Every entry that follows needs to be repeated exactly.

(Beginning of Given information)

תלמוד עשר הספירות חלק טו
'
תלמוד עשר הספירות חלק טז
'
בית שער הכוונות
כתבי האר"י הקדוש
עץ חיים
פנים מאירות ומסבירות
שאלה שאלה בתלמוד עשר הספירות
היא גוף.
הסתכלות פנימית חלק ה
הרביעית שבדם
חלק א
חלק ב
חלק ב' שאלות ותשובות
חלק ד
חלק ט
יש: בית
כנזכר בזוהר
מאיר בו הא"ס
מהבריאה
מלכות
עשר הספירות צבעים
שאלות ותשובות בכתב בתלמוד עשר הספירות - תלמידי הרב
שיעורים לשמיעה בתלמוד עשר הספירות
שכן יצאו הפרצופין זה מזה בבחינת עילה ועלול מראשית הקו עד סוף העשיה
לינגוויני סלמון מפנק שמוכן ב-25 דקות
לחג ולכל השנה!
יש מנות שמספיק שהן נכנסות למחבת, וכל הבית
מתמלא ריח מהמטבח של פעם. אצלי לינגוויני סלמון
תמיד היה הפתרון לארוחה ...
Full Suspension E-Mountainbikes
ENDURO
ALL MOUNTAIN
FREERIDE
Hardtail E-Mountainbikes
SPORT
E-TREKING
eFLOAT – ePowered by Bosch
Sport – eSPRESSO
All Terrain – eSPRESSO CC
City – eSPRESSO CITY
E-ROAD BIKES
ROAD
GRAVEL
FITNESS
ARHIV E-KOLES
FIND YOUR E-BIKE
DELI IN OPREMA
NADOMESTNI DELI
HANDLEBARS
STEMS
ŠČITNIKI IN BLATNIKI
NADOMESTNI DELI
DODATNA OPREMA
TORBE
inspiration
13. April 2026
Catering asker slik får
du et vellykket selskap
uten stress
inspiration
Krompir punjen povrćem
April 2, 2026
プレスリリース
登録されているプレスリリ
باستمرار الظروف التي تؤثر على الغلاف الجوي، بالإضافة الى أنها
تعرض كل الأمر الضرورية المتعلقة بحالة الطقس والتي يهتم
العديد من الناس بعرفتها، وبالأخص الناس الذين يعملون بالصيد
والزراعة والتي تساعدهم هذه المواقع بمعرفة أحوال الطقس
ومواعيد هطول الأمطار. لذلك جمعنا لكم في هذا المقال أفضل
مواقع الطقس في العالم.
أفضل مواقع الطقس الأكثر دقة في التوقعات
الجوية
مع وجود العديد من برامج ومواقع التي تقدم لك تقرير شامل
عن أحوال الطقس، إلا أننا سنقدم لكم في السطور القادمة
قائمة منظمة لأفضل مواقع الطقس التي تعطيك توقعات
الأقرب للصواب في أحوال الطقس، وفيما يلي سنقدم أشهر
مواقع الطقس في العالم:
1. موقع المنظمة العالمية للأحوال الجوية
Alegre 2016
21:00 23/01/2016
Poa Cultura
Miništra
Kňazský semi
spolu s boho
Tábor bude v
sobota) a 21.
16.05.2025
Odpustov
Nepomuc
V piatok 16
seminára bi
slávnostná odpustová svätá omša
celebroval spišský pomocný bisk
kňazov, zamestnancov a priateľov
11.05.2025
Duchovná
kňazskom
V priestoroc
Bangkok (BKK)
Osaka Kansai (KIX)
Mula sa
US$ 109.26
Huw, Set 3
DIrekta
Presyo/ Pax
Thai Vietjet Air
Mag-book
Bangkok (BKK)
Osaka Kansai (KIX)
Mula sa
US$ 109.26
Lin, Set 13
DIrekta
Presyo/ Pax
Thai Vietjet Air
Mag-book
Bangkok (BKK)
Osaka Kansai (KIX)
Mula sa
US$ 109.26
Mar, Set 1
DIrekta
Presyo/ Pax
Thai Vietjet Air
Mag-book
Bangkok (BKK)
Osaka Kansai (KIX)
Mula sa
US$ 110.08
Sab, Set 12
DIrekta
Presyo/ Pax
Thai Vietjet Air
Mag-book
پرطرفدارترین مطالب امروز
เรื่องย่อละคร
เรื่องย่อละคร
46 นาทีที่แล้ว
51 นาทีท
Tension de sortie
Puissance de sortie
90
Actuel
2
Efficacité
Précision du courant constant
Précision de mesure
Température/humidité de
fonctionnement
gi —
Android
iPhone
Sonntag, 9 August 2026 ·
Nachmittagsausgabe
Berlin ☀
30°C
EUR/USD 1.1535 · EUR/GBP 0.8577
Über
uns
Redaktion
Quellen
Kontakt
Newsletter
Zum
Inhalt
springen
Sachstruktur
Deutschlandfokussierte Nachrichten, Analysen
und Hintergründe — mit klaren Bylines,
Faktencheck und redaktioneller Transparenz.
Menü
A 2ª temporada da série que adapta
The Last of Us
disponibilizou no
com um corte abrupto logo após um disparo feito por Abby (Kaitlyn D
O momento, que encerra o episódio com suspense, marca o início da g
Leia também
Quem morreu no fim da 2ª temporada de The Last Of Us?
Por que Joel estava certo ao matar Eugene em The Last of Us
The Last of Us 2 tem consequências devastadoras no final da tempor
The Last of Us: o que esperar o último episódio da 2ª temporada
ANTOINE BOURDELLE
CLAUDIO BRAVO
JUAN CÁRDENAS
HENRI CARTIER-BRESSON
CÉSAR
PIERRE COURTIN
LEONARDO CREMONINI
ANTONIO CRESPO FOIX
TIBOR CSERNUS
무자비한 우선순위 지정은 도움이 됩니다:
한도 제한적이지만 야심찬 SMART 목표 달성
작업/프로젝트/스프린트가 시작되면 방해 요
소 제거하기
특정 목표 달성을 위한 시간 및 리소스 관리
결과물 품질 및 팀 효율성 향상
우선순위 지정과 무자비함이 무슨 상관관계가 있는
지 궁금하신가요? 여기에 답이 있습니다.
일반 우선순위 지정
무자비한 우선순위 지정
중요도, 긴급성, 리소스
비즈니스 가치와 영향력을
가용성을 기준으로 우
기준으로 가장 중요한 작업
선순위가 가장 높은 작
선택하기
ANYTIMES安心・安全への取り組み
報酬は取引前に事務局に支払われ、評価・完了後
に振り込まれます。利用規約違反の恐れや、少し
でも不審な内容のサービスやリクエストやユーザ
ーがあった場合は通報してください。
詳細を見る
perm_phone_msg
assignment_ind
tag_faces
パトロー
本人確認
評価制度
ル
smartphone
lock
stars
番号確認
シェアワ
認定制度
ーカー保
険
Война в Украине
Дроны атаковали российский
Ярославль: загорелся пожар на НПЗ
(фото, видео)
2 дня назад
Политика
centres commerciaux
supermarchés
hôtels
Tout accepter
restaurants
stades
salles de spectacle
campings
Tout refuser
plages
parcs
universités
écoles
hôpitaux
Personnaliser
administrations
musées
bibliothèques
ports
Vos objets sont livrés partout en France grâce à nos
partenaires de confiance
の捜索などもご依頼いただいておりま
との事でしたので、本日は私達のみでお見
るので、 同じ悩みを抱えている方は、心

(End of Given information)

Expected answer:
תלמוד עשר הספירות חלק טו
'
תלמוד עשר הספירות חלק טז
'
בית שער הכוונות
כתבי האר"י הקדוש
עץ חיים
פנים מאירות ומסבירות
שאלה שאלה בתלמוד עשר הספירות
היא גוף.
הסתכלות פנימית חלק ה
הרביעית שבדם
חלק א
חלק ב
חלק ב' שאלות ותשובות
חלק ד
חלק ט
יש: בית
כנזכר בזוהר
מאיר בו הא"ס
מהבריאה
מלכות
עשר הספירות צבעים
שאלות ותשובות בכתב בתלמוד עשר הספירות - תלמידי הרב
שיעורים לשמיעה בתלמוד עשר הספירות
שכן יצאו הפרצופין זה מזה בבחינת עילה ועלול מראשית הקו עד סוף העשיה
לינגוויני סלמון מפנק שמוכן ב-25 דקות
לחג ולכל השנה!
יש מנות שמספיק שהן נכנסות למחבת, וכל הבית
מתמלא ריח מהמטבח של פעם. אצלי לינגוויני סלמון
תמיד היה הפתרון לארוחה ...
Full Suspension E-Mountainbikes
ENDURO
ALL MOUNTAIN
FREERIDE
Hardtail E-Mountainbikes
SPORT
E-TREKING
eFLOAT – ePowered by Bosch
Sport – eSPRESSO
All Terrain – eSPRESSO CC
City – eSPRESSO CITY
E-ROAD BIKES
ROAD
GRAVEL
FITNESS
ARHIV E-KOLES
FIND YOUR E-BIKE
DELI IN OPREMA
NADOMESTNI DELI
HANDLEBARS
STEMS
ŠČITNIKI IN BLATNIKI
NADOMESTNI DELI
DODATNA OPREMA
TORBE
inspiration
13. April 2026
Catering asker slik får
du et vellykket selskap
uten stress
inspiration
Krompir punjen povrćem
April 2, 2026
プレスリリース
登録されているプレスリリ
باستمرار الظروف التي تؤثر على الغلاف الجوي، بالإضافة الى أنها
تعرض كل الأمر الضرورية المتعلقة بحالة الطقس والتي يهتم
العديد من الناس بعرفتها، وبالأخص الناس الذين يعملون بالصيد
والزراعة والتي تساعدهم هذه المواقع بمعرفة أحوال الطقس
ومواعيد هطول الأمطار. لذلك جمعنا لكم في هذا المقال أفضل
مواقع الطقس في العالم.
أفضل مواقع الطقس الأكثر دقة في التوقعات
الجوية
مع وجود العديد من برامج ومواقع التي تقدم لك تقرير شامل
عن أحوال الطقس، إلا أننا سنقدم لكم في السطور القادمة
قائمة منظمة لأفضل مواقع الطقس التي تعطيك توقعات
الأقرب للصواب في أحوال الطقس، وفيما يلي سنقدم أشهر
مواقع الطقس في العالم:
1. موقع المنظمة العالمية للأحوال الجوية
Alegre 2016
21:00 23/01/2016
Poa Cultura
Miništra
Kňazský semi
spolu s boho
Tábor bude v
sobota) a 21.
16.05.2025
Odpustov
Nepomuc
V piatok 16
seminára bi
slávnostná odpustová svätá omša
celebroval spišský pomocný bisk
kňazov, zamestnancov a priateľov
11.05.2025
Duchovná
kňazskom
V priestoroc
Bangkok (BKK)
Osaka Kansai (KIX)
Mula sa
US$ 109.26
Huw, Set 3
DIrekta
Presyo/ Pax
Thai Vietjet Air
Mag-book
Bangkok (BKK)
Osaka Kansai (KIX)
Mula sa
US$ 109.26
Lin, Set 13
DIrekta
Presyo/ Pax
Thai Vietjet Air
Mag-book
Bangkok (BKK)
Osaka Kansai (KIX)
Mula sa
US$ 109.26
Mar, Set 1
DIrekta
Presyo/ Pax
Thai Vietjet Air
Mag-book
Bangkok (BKK)
Osaka Kansai (KIX)
Mula sa
US$ 110.08
Sab, Set 12
DIrekta
Presyo/ Pax
Thai Vietjet Air
Mag-book
پرطرفدارترین مطالب امروز
เรื่องย่อละคร
เรื่องย่อละคร
46 นาทีที่แล้ว
51 นาทีท
Tension de sortie
Puissance de sortie
90
Actuel
2
Efficacité
Précision du courant constant
Précision de mesure
Température/humidité de
fonctionnement
gi —
Android
iPhone
Sonntag, 9 August 2026 ·
Nachmittagsausgabe
Berlin ☀
30°C
EUR/USD 1.1535 · EUR/GBP 0.8577
Über
uns
Redaktion
Quellen
Kontakt
Newsletter
Zum
Inhalt
springen
Sachstruktur
Deutschlandfokussierte Nachrichten, Analysen
und Hintergründe — mit klaren Bylines,
Faktencheck und redaktioneller Transparenz.
Menü
A 2ª temporada da série que adapta
The Last of Us
disponibilizou no
com um corte abrupto logo após um disparo feito por Abby (Kaitlyn D
O momento, que encerra o episódio com suspense, marca o início da g
Leia também
Quem morreu no fim da 2ª temporada de The Last Of Us?
Por que Joel estava certo ao matar Eugene em The Last of Us
The Last of Us 2 tem consequências devastadoras no final da tempor
The Last of Us: o que esperar o último episódio da 2ª temporada
ANTOINE BOURDELLE
CLAUDIO BRAVO
JUAN CÁRDENAS
HENRI CARTIER-BRESSON
CÉSAR
PIERRE COURTIN
LEONARDO CREMONINI
ANTONIO CRESPO FOIX
TIBOR CSERNUS
무자비한 우선순위 지정은 도움이 됩니다:
한도 제한적이지만 야심찬 SMART 목표 달성
작업/프로젝트/스프린트가 시작되면 방해 요
소 제거하기
특정 목표 달성을 위한 시간 및 리소스 관리
결과물 품질 및 팀 효율성 향상
우선순위 지정과 무자비함이 무슨 상관관계가 있는
지 궁금하신가요? 여기에 답이 있습니다.
일반 우선순위 지정
무자비한 우선순위 지정
중요도, 긴급성, 리소스
비즈니스 가치와 영향력을
가용성을 기준으로 우
기준으로 가장 중요한 작업
선순위가 가장 높은 작
선택하기
ANYTIMES安心・安全への取り組み
報酬は取引前に事務局に支払われ、評価・完了後
に振り込まれます。利用規約違反の恐れや、少し
でも不審な内容のサービスやリクエストやユーザ
ーがあった場合は通報してください。
詳細を見る
perm_phone_msg
assignment_ind
tag_faces
パトロー
本人確認
評価制度
ル
smartphone
lock
stars
番号確認
シェアワ
認定制度
ーカー保
険
Война в Украине
Дроны атаковали российский
Ярославль: загорелся пожар на НПЗ
(фото, видео)
2 дня назад
Политика
centres commerciaux
supermarchés
hôtels
Tout accepter
restaurants
stades
salles de spectacle
campings
Tout refuser
plages
parcs
universités
écoles
hôpitaux
Personnaliser
administrations
musées
bibliothèques
ports
Vos objets sont livrés partout en France grâce à nos
partenaires de confiance
の捜索などもご依頼いただいておりま
との事でしたので、本日は私達のみでお見
るので、 同じ悩みを抱えている方は、心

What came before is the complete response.